Exercise description –
Only the lines that include "yang" should be copied from the data below.

Data extracted from a collection
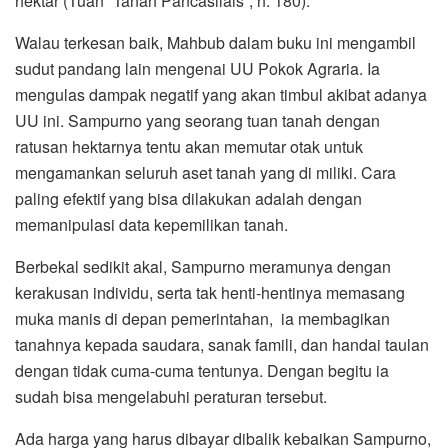
hektar (Tuan “Tanah Pancasilais”, h. 180).
Walau terkesan baik, Mahbub dalam buku ini mengambil
sudut pandang lain mengenai UU Pokok Agraria. Ia
mengulas dampak negatif yang akan timbul akibat adanya
UU ini. Sampurno yang seorang tuan tanah dengan
ratusan hektarnya tentu akan memutar otak untuk
mengamankan seluruh aset tanah yang di miliki. Cara
paling efektif yang bisa dilakukan adalah dengan
memanipulasi data kepemilikan tanah.
Berbekal sedikit akal, Sampurno meramunya dengan
kerakusan individu, serta tak henti-hentinya memasang
muka manis di depan pemerintahan, ia membagikan
tanahnya kepada saudara, sanak famili, dan handai taulan
dengan tidak cuma-cuma tentunya. Dengan begitu ia
sudah bisa mengelabuhi peraturan tersebut.
Ada harga yang harus dibayar dibalik kebaikan Sampurno,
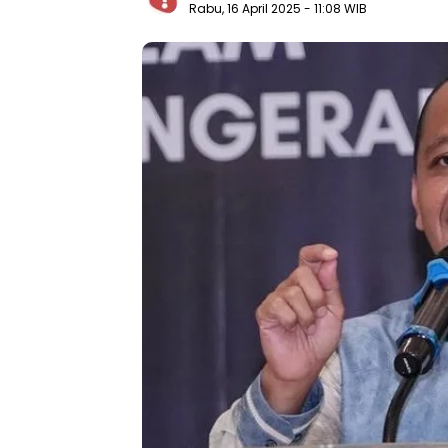
Rabu, 16 April 2025
- 11:08 WIB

Solution to the problem –
mengulas dampak negatif yang akan timbul akibat adanya
UU ini. Sampurno yang seorang tuan tanah dengan
mengamankan seluruh aset tanah yang di miliki. Cara
paling efektif yang bisa dilakukan adalah dengan
Ada harga yang harus dibayar dibalik kebaikan Sampurno,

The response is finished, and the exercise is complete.